All lines from the entries below that contain the string "localhost" should be copied out.
**** Source information ****
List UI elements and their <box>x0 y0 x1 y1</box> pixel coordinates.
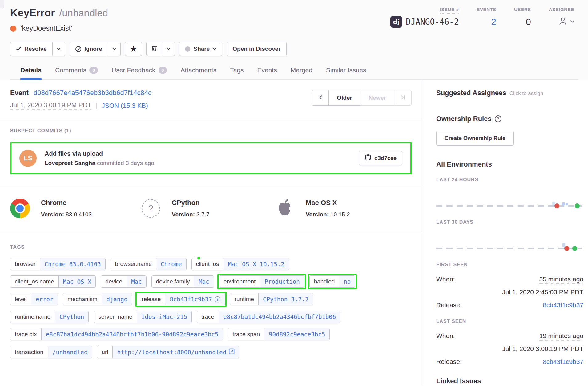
resolve-button[interactable]: Resolve <box>10 42 53 56</box>
apple-icon <box>275 199 295 218</box>
tag-key: level <box>10 293 31 305</box>
context-runtime: ? CPython Version: 3.7.7 <box>141 199 275 218</box>
last-seen-label: LAST SEEN <box>436 319 583 324</box>
tag-key: trace <box>197 311 219 323</box>
tab-details[interactable]: Details <box>20 66 42 79</box>
tag-pill-device.family[interactable]: device.familyMac <box>151 275 214 288</box>
tag-pill-trace.span[interactable]: trace.span90d892c9eace3bc5 <box>228 328 330 340</box>
info-icon[interactable]: i <box>215 296 220 302</box>
tag-pill-runtime.name[interactable]: runtime.nameCPython <box>10 311 89 323</box>
issue-number-label: ISSUE # <box>440 7 459 14</box>
bookmark-button[interactable]: ★ <box>125 42 142 56</box>
last-seen-relative: 19 minutes ago <box>539 332 583 341</box>
share-button[interactable]: Share <box>179 42 222 56</box>
stat-events: EVENTS 2 <box>477 7 496 28</box>
release-marker-red <box>554 203 559 208</box>
tag-key: device.family <box>152 276 194 287</box>
tag-value: http://localhost:8000/unhandled <box>112 346 239 358</box>
when-label: When: <box>436 332 455 340</box>
tab-merged[interactable]: Merged <box>291 66 312 79</box>
help-icon[interactable]: ? <box>495 115 501 122</box>
tab-events[interactable]: Events <box>257 66 277 79</box>
event-timestamp: Jul 1, 2020 3:00:19 PM PDT <box>10 101 91 110</box>
tag-key: server_name <box>94 311 137 323</box>
older-event-button[interactable]: Older <box>329 90 360 106</box>
ignore-dropdown-button[interactable] <box>108 42 121 56</box>
issue-tabs: Details Comments0 User Feedback0 Attachm… <box>10 66 578 80</box>
tag-pill-trace[interactable]: tracee8c87ba1dc494bb2a4346bcfbf7b1b06 <box>197 311 340 323</box>
tab-similar-issues[interactable]: Similar Issues <box>326 66 366 79</box>
annotation-marker-dot <box>197 257 200 259</box>
delete-dropdown-button[interactable] <box>162 42 175 56</box>
first-seen-release-link[interactable]: 8cb43f1c9b37 <box>543 301 583 309</box>
last-seen-release-link[interactable]: 8cb43f1c9b37 <box>543 358 583 365</box>
tag-key: client_os <box>192 258 224 270</box>
tag-value: /unhandled <box>48 346 92 358</box>
events-count[interactable]: 2 <box>491 17 496 27</box>
issue-culprit: /unhandled <box>59 7 108 19</box>
event-label: Event <box>10 89 29 97</box>
tag-value: 90d892c9eace3bc5 <box>264 328 329 340</box>
tag-pill-release[interactable]: release8cb43f1c9b37i <box>137 293 225 305</box>
commit-sha: d3d7cee <box>374 155 397 162</box>
issue-header: KeyError /unhandled 'keyDoesntExist' ISS… <box>0 0 588 80</box>
tag-pill-server_name[interactable]: server_nameIdos-iMac-215 <box>94 311 192 323</box>
stat-issue-number: ISSUE # dj DJANGO-46-2 <box>390 7 459 28</box>
newer-event-button[interactable]: Newer <box>360 90 394 106</box>
tag-key: runtime.name <box>10 311 55 323</box>
suggested-assignees-heading: Suggested Assignees <box>436 89 506 97</box>
tag-value: CPython 3.7.7 <box>258 293 313 305</box>
tab-comments[interactable]: Comments0 <box>55 66 98 79</box>
chevron-down-icon <box>57 48 61 50</box>
tag-value: Mac OS X 10.15.2 <box>224 258 289 270</box>
first-seen-date: Jul 1, 2020 2:45:03 PM PDT <box>436 288 583 296</box>
skip-to-start-icon <box>318 94 323 101</box>
chevron-down-icon <box>167 48 170 50</box>
tag-pill-level[interactable]: levelerror <box>10 293 58 305</box>
commit-sha-button[interactable]: d3d7cee <box>359 151 402 165</box>
tab-user-feedback[interactable]: User Feedback0 <box>111 66 167 79</box>
ignore-button[interactable]: Ignore <box>70 42 108 56</box>
open-in-discover-button[interactable]: Open in Discover <box>227 42 286 56</box>
assignee-dropdown[interactable] <box>558 16 574 27</box>
tab-tags[interactable]: Tags <box>230 66 244 79</box>
event-id-link[interactable]: d08d7667e4a5476eb3b3db6d7f14c84c <box>34 89 151 97</box>
ignore-label: Ignore <box>84 46 102 52</box>
tag-pill-device[interactable]: deviceMac <box>101 275 146 288</box>
tag-pill-mechanism[interactable]: mechanismdjango <box>63 293 132 305</box>
skip-to-latest-button[interactable] <box>394 90 412 106</box>
tag-pill-client_os[interactable]: client_osMac OS X 10.15.2 <box>191 258 289 270</box>
oldest-event-button[interactable] <box>312 90 329 106</box>
scroll-corner-fragment <box>0 0 4 8</box>
github-icon <box>365 154 371 162</box>
tag-value: e8c87ba1dc494bb2a4346bcfbf7b1b06 <box>219 311 340 323</box>
tag-pill-browser[interactable]: browserChrome 83.0.4103 <box>10 258 106 270</box>
tab-attachments[interactable]: Attachments <box>180 66 216 79</box>
external-link-icon[interactable] <box>229 348 235 356</box>
issue-sidebar: Suggested Assignees Click to assign Owne… <box>422 80 588 386</box>
tag-pill-trace.ctx[interactable]: trace.ctxe8c87ba1dc494bb2a4346bcfbf7b1b0… <box>10 328 223 340</box>
release-marker-green <box>575 203 580 208</box>
tag-pill-runtime[interactable]: runtimeCPython 3.7.7 <box>230 293 313 305</box>
tag-key: trace.span <box>228 328 264 340</box>
tag-pill-transaction[interactable]: transaction/unhandled <box>10 346 92 358</box>
issue-type: KeyError <box>10 7 55 19</box>
tag-value: e8c87ba1dc494bb2a4346bcfbf7b1b06-90d892c… <box>41 328 223 340</box>
last-24-hours-sparkline <box>436 183 582 211</box>
tag-key: url <box>97 346 112 358</box>
tag-pill-browser.name[interactable]: browser.nameChrome <box>111 258 187 270</box>
resolve-dropdown-button[interactable] <box>53 42 65 56</box>
tag-key: release <box>137 293 165 305</box>
star-icon: ★ <box>130 45 137 53</box>
unknown-runtime-icon: ? <box>141 199 161 218</box>
chrome-icon <box>10 199 30 218</box>
tag-pill-url[interactable]: urlhttp://localhost:8000/unhandled <box>97 346 239 358</box>
event-details-column: Event d08d7667e4a5476eb3b3db6d7f14c84c J… <box>0 80 422 386</box>
tag-pill-environment[interactable]: environmentProduction <box>219 275 304 288</box>
event-json-link[interactable]: JSON (15.3 KB) <box>102 102 148 109</box>
users-count[interactable]: 0 <box>526 17 531 27</box>
delete-button[interactable] <box>146 42 162 56</box>
tag-pill-client_os.name[interactable]: client_os.nameMac OS X <box>10 275 96 288</box>
create-ownership-rule-button[interactable]: Create Ownership Rule <box>436 131 514 146</box>
tag-pill-handled[interactable]: handledno <box>309 275 356 288</box>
****
● Solution:
tag-value: http://localhost:8000/unhandled <box>112 346 239 358</box>
tag-pill-url[interactable]: urlhttp://localhost:8000/unhandled <box>97 346 239 358</box>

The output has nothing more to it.